Yoga has also been shown to be helpful for pain conditions. In a systematic review of yoga interventions, nine of 10 randomized controlled trials suggested that yoga leads to a significantly greater reduction in pain compared to the control interventions compared (standard care, self-care, therapeutic exercises, touch, and manipulation, or no intervention).

Yoga for the prevention of cardiovascular disease

Yoga has also been associated with improvements in several cardiovascular risk factors. The cardioprotective effects of yoga are believed to be mediated through stress reduction.

Stress is orchestrated through the hypothalamic-pituitary-adrenal axis, which culminates in hormonal secretion such as cortisol, glucagon, renin and angiotensin, and pro-inflammatory cytokines.

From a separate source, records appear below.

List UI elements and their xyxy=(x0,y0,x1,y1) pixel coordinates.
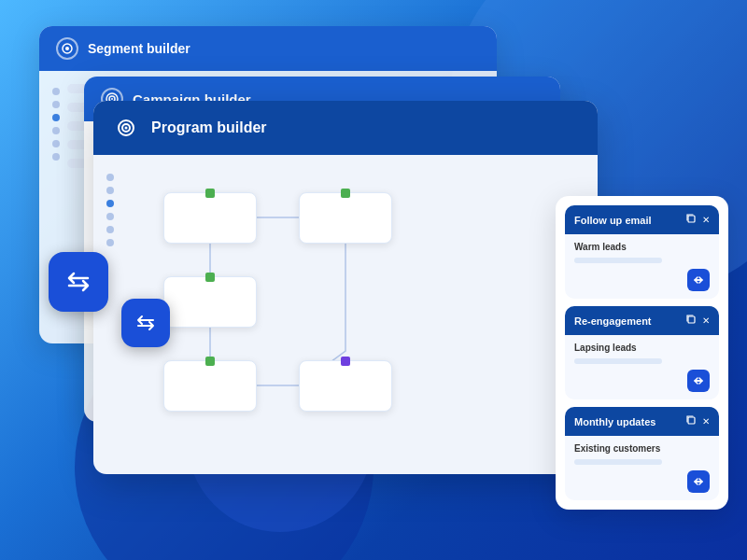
sidebar-dot xyxy=(106,213,114,220)
reengagement-actions: ✕ xyxy=(685,314,710,328)
monthly-actions: ✕ xyxy=(685,414,710,428)
svg-point-7 xyxy=(125,127,128,130)
node-connector-top xyxy=(205,273,215,282)
sidebar-dot xyxy=(106,239,114,246)
sidebar-dot xyxy=(52,114,60,121)
svg-rect-12 xyxy=(688,216,695,222)
flow-node-2[interactable] xyxy=(299,192,392,244)
sidebar-dot xyxy=(52,101,60,108)
reengagement-close-icon[interactable]: ✕ xyxy=(702,315,710,326)
sidebar-dot xyxy=(52,153,60,161)
flow-node-5[interactable] xyxy=(299,360,392,412)
reengagement-body: Lapsing leads xyxy=(565,335,719,399)
program-card-header: Program builder xyxy=(93,101,598,155)
sidebar-dot xyxy=(52,127,60,134)
flow-node-4[interactable] xyxy=(163,360,257,412)
monthly-copy-icon[interactable] xyxy=(685,414,697,428)
follow-up-copy-icon[interactable] xyxy=(685,213,697,227)
svg-point-1 xyxy=(65,47,69,50)
panel-item-monthly-header: Monthly updates ✕ xyxy=(565,407,719,436)
follow-up-subtitle: Warm leads xyxy=(574,242,710,252)
segment-card-header: Segment builder xyxy=(39,26,497,71)
follow-up-actions: ✕ xyxy=(685,213,710,227)
panel-item-reengagement: Re-engagement ✕ Lapsing leads xyxy=(565,306,719,399)
follow-up-arrow xyxy=(574,269,710,291)
node-connector-top xyxy=(205,189,215,198)
svg-rect-13 xyxy=(688,316,695,323)
node-connector-top xyxy=(341,357,350,366)
node-connector-top xyxy=(341,189,350,198)
monthly-body: Existing customers xyxy=(565,436,719,500)
sidebar-dot xyxy=(106,200,114,207)
follow-up-body: Warm leads xyxy=(565,234,719,299)
reengagement-subtitle: Lapsing leads xyxy=(574,343,710,353)
flow-node-3[interactable] xyxy=(163,276,257,328)
program-builder-card: Program builder xyxy=(93,101,598,474)
follow-up-title: Follow up email xyxy=(574,215,652,226)
svg-rect-14 xyxy=(688,417,695,424)
panel-item-monthly: Monthly updates ✕ Existing customers xyxy=(565,407,719,500)
sidebar-dot xyxy=(106,226,114,233)
follow-up-line xyxy=(574,258,662,263)
reengagement-line xyxy=(574,358,662,364)
reengagement-copy-icon[interactable] xyxy=(685,314,697,328)
segment-icon xyxy=(56,37,78,60)
exchange-icon-large[interactable] xyxy=(49,252,108,312)
monthly-close-icon[interactable]: ✕ xyxy=(702,416,710,427)
monthly-arrow xyxy=(574,470,710,493)
segment-sidebar xyxy=(52,84,60,168)
flow-node-1[interactable] xyxy=(163,192,257,244)
panel-item-reengagement-header: Re-engagement ✕ xyxy=(565,306,719,335)
node-connector-top xyxy=(205,357,215,366)
panel-item-follow-up: Follow up email ✕ Warm leads xyxy=(565,205,719,299)
monthly-subtitle: Existing customers xyxy=(574,443,710,454)
reengagement-title: Re-engagement xyxy=(574,315,652,327)
sidebar-dot xyxy=(106,187,114,194)
panel-item-follow-up-header: Follow up email ✕ xyxy=(565,205,719,234)
follow-up-close-icon[interactable]: ✕ xyxy=(702,215,710,225)
sidebar-dot xyxy=(106,174,114,181)
monthly-line xyxy=(574,459,662,465)
svg-point-4 xyxy=(111,98,113,100)
sidebar-dot xyxy=(52,88,60,95)
monthly-title: Monthly updates xyxy=(574,416,655,427)
reengagement-arrow-btn[interactable] xyxy=(687,370,710,392)
sidebar-dot xyxy=(52,140,60,147)
program-icon xyxy=(112,114,140,142)
flow-diagram xyxy=(121,164,585,465)
exchange-icon-medium[interactable] xyxy=(121,299,170,347)
program-title: Program builder xyxy=(151,119,267,136)
follow-up-arrow-btn[interactable] xyxy=(687,269,710,291)
segment-title: Segment builder xyxy=(88,41,190,56)
panel-card: Follow up email ✕ Warm leads xyxy=(556,196,728,510)
monthly-arrow-btn[interactable] xyxy=(687,470,710,493)
program-sidebar xyxy=(106,164,114,465)
reengagement-arrow xyxy=(574,370,710,392)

The physiological effect of the hormonal release includes increased blood pressure levels, hyperglycemia, and a pro-atherogenic effect (tending to promote the formation of fatty deposits in the arteries). In addition, increased heart rate and myocardial workload occur, alongside platelet aggregation and the production of a prothrombotic (increased risk of blood clots in vessels) environment.

Slow breathing and meditation which are included as part of yoga practices, can promote the activation of the parasympathetic nervous system; in turn, this may increase the variability of the heart rate to improve vascular tone.

Yoga may also reduce the level of dopamine and increase serotonin; this has been linked to improvements to mental and physical health. Moreover, the practice has also been shown to reduce plasma levels of inflammatory markers such as interleukin (IL) 6 C reactive protein as well as markers of oxidative stress.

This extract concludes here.